REQUIRED ACTION
Before printing the listing, strip out its pictures and keep everything else exact.
------------------------------------------------------------
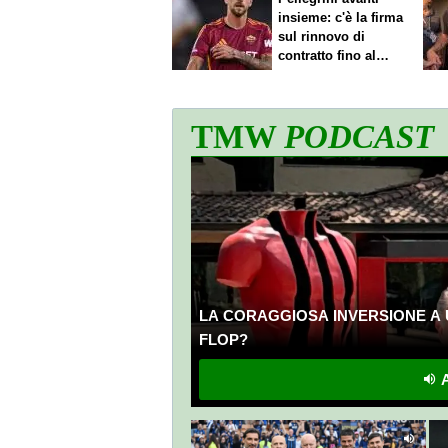
insieme: c'è la firma
sul rinnovo di
contratto fino al
2027
TMW
PODCAST
LA CORAGGIOSA INVERSIONE A 
FLOP?
A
------------------------------------------------------------
SOLUTION FOR THIS PROBLEM
insieme: c'è la firma
sul rinnovo di
contratto fino al
2027
TMW
PODCAST
LA CORAGGIOSA INVERSIONE A 
FLOP?
A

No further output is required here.